If the issuer requires 3D Secure verification, you must redirect the user to the threeDSURL.
{
"data": {
"threeDSURL": "https://secure-pay.example.com/auth",
"message": "Invoice activated. 3DS verification required."
},
"success": true
}
If 3DS is not required (frictionless flow), the threeDSURL will be null.
{
"data": {
"threeDSURL": null,
"message": "The invoice has been successfully finalized."
},
"success": true
}
Returned if input data fails basic validation (e.g., type mismatch, failed validation).
{
"errors": [
{
"code": "too_big",
"maximum": 4,
"type": "string",
"inclusive": true,
"exact": false,
"message": "String must contain at most 4 character(s)",
"path": [
"card",
"expiryYear"
]
}
],
"success": false
}
The API returns structured error message and 422 code in case of any issues with the input data.
For cases of general API failure (example - failure on the banking partner side) the 500 code will be returned.
Testing on Demo environment#
Test cards#
Please use the following data to simulate deposits in the Demo Environment.
Test cards data
| Card number | Test scenario |
|---|---|
| 4000 0000 0000 0002 | 3DS, successful authorisation |
| 4000 0000 0000 0408 | Not enrolled for 3DS, successful authorisation |
Only use currencies configured for your account, otherwise the endpoint will return a generic error!
3DS testing limitation#
Currently it is not possible to get a 'Success, no 3DS required' response from API Response section on Demo.

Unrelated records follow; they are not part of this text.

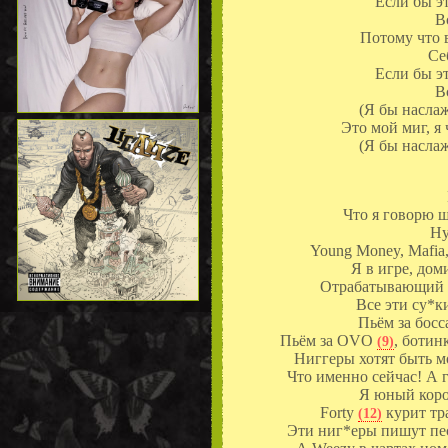
Если бы э
В
Потому что 
Се
Если бы э
В
(Я бы наслаж
Это мой миг, я
(Я бы наслаж
Что я говорю 
Ну
Young Money, Mafia,
Я в игре, дом
Отрабатывающий 
Все эти су*ки
Пьём за бос
Пьём за OVO
, боти
(9)
Ниггеры хотят быть м
Что именно сейчас! А 
Я юный коро
Forty
курит тра
(12)
Эти ниг*еры пишут песн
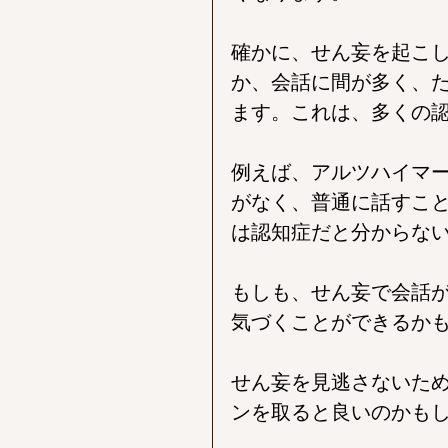
確かに、せん妄を起こ
か、会話に間が多く、
ます。これは、多くの
例えば、アルツハイマ
がなく、普通に話すこ
は認知症だと分からな
もしも、せん妄で会話
気づくことができるか
せん妄を見逃さないた
ンを取ると良いのかも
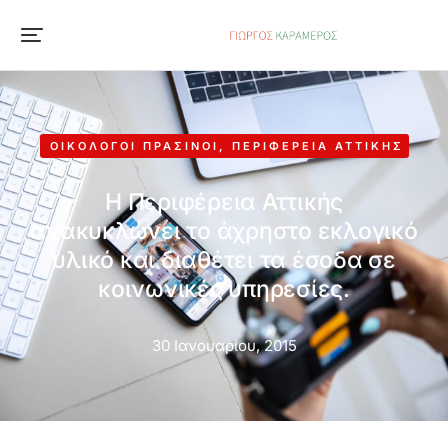
ΟΙΚΟΛΌΓΟΙ ΠΡΆΣΙΝΟΙ
,
ΠΕΡΙΦΈΡΕΙΑ ΑΤΤΙΚΉΣ
Η Περιφέρεια Αττικής
ανακυκλώνει το άχρηστο εκλογικό
υλικό και διαθέτει τα έσοδα σε
κοινωνικές υπηρεσίες.
30 Ιανουαρίου, 2015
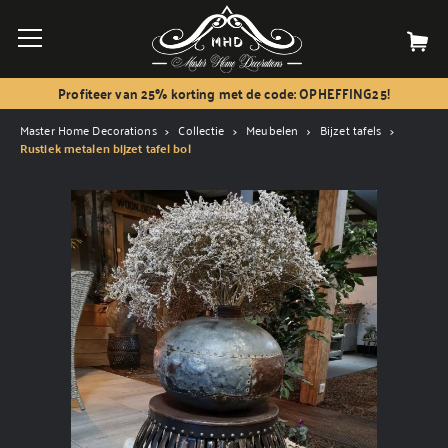
Profiteer van 25% korting met de code: OPHEFFING25!
Master Home Decorations
Collectie
Meubelen
Bijzet tafels
Rustiek metalen bijzet tafel bol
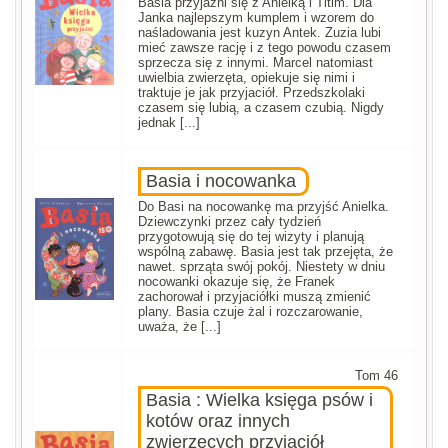
Basia przyjaźni się z Anielką i Titim. Dla
Janka najlepszym kumplem i wzorem do
naśladowania jest kuzyn Antek. Zuzia lubi
mieć zawsze rację i z tego powodu czasem
sprzecza się z innymi. Marcel natomiast
uwielbia zwierzęta, opiekuje się nimi i
traktuje je jak przyjaciół. Przedszkolaki
czasem się lubią, a czasem czubią. Nigdy
jednak [...]
Basia i nocowanka
Do Basi na nocowankę ma przyjść Anielka.
Dziewczynki przez cały tydzień
przygotowują się do tej wizyty i planują
wspólną zabawę. Basia jest tak przejęta, że
nawet. sprząta swój pokój. Niestety w dniu
nocowanki okazuje się, że Franek
zachorował i przyjaciółki muszą zmienić
plany. Basia czuje żal i rozczarowanie,
uważa, że [...]
Tom 46
Basia : Wielka księga psów i
kotów oraz innych
zwierzęcych przyjaciół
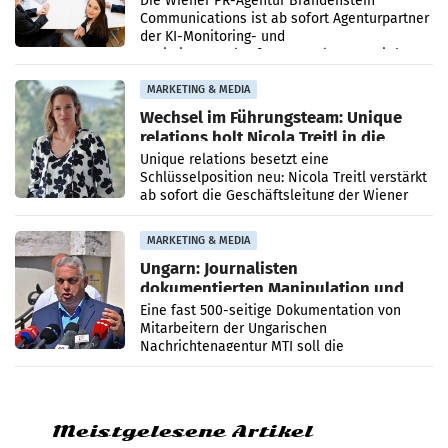
Die Wiener PR-Agentur Brandenstein
Communications ist ab sofort Agenturpartner
der KI-Monitoring- und
Optimierungsplattform OtterlyAI. Damit baut
die Agentur ihr Leistungsportfolio
MARKETING & MEDIA
Wechsel im Führungsteam: Unique
relations holt Nicola Treitl in die
Geschäftsleitung
Unique relations besetzt eine
Schlüsselposition neu: Nicola Treitl verstärkt
ab sofort die Geschäftsleitung der Wiener
PR-Agentur an der Seite von Josef Kalina und
Anna Kalina-Mahr.
MARKETING & MEDIA
Ungarn: Journalisten
dokumentierten Manipulation und
Zensur
Eine fast 500-seitige Dokumentation von
Mitarbeitern der Ungarischen
Nachrichtenagentur MTI soll die
systematische Nachrichten-Manipulation und
Zensur bei der Agentur während der Zeit
Meistgelesene Artikel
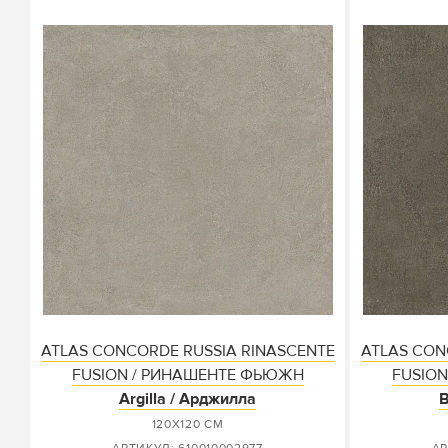
ATLAS CONCORDE RUSSIA RINASCENTE
ATLAS CON
FUSION / РИНАШЕНТЕ ФЬЮЖН
FUSIO
Argilla / Арджилла
B
120X120 СМ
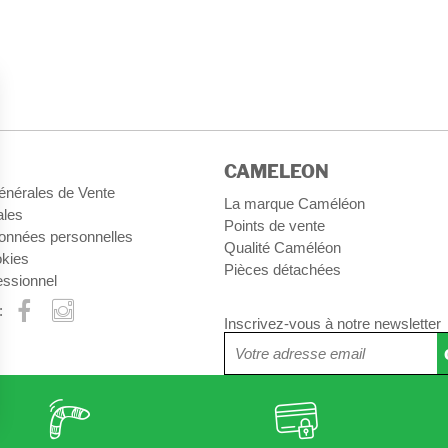
CAMELEON
énérales de Vente
La marque Caméléon
ales
Points de vente
onnées personnelles
Qualité Caméléon
okies
Pièces détachées
essionnel
:
Inscrivez-vous à notre newsletter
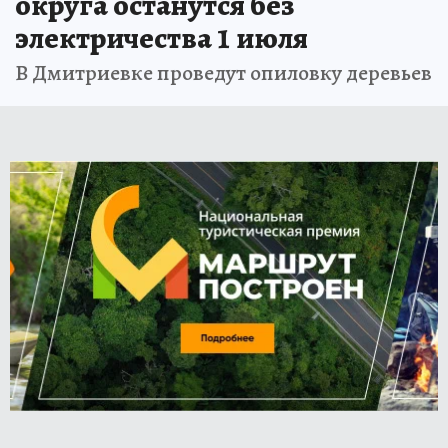
округа останутся без
электричества 1 июля
В Дмитриевке проведут опиловку деревьев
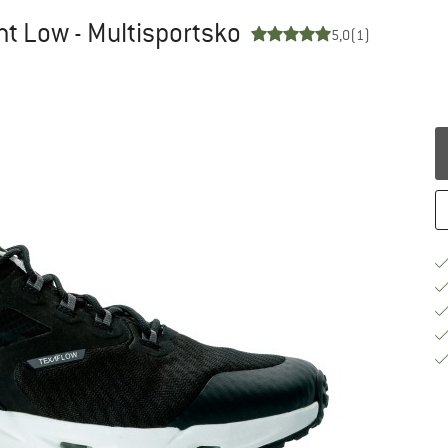
nt Low - Multisportsko
5,0
(1)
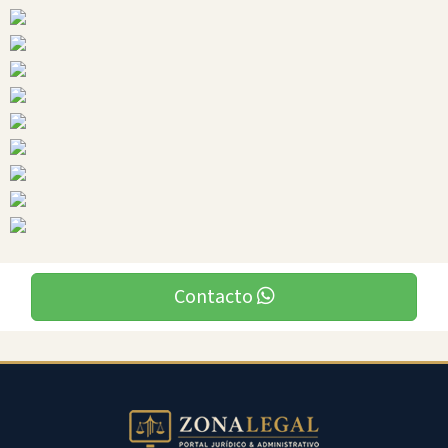
Ciudades
Contacto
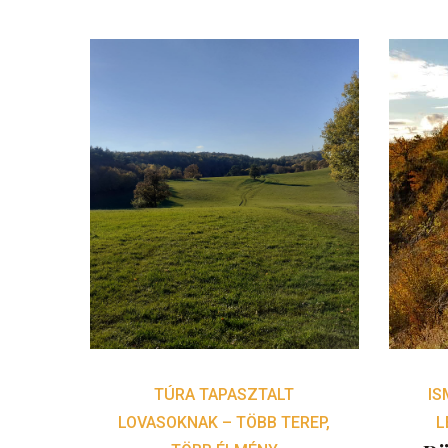
TÚRA TAPASZTALT
IS
LOVASOKNAK – TÖBB TEREP,
L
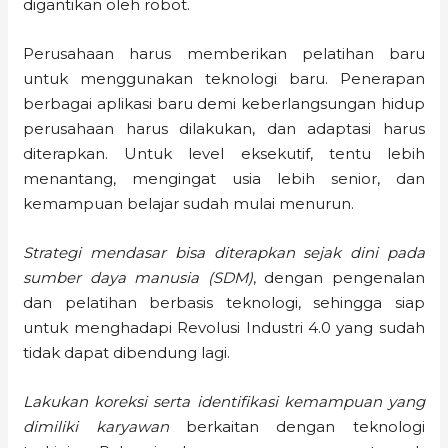
digantikan oleh robot.
Perusahaan harus memberikan pelatihan baru
untuk menggunakan teknologi baru. Penerapan
berbagai aplikasi baru demi keberlangsungan hidup
perusahaan harus dilakukan, dan adaptasi harus
diterapkan. Untuk level eksekutif, tentu lebih
menantang, mengingat usia lebih senior, dan
kemampuan belajar sudah mulai menurun.
Strategi mendasar bisa diterapkan sejak dini pada
sumber daya manusia (SDM)
, dengan pengenalan
dan pelatihan berbasis teknologi, sehingga siap
untuk menghadapi Revolusi Industri 4.0 yang sudah
tidak dapat dibendung lagi.
Lakukan koreksi serta identifikasi kemampuan yang
dimiliki karyawan
berkaitan dengan teknologi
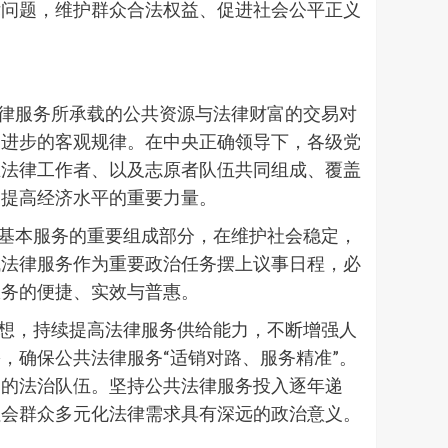
律问题，维护群众合法权益、促进社会公平正义
律服务所承载的公共资源与法律财富的交易对
明进步的客观规律。在中央正确领导下，各级党
业法律工作者、以及志原者队伍共同组成、覆盖
、提高经济水平的重要力量。
基本服务的重要组成部分，在维护社会稳定，
域法律服务作为重要政治任务摆上议事日程，必
服务的便捷、实效与普惠。
想，持续提高法律服务供给能力，不断增强人
，确保公共法律服务“适销对路、服务精准”。
硬的法治队伍。坚持公共法律服务投入逐年递
社会群众多元化法律需求具有深远的政治意义。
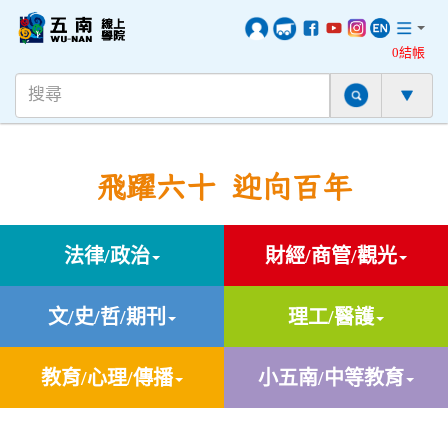
0結帳
飛躍六十 迎向百年
法律/政治
財經/商管/觀光
文/史/哲/期刊
理工/醫護
教育/心理/傳播
小五南/中等教育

The scenario can be tested though:
The card 4000 0000 0000 0408 (non-3DS enrolled) will still return a successful response
Success, 3DS required (201) Payload
{
"data": {
"threeDSURL": "https://app-demo...1234",
"message": "Invoice has been successfully activated. 3DS verification is required."
},
"success": true
}
The URL provided in the response will automatically 'pass' the check and perform one more redirect (if specified in redirectURL).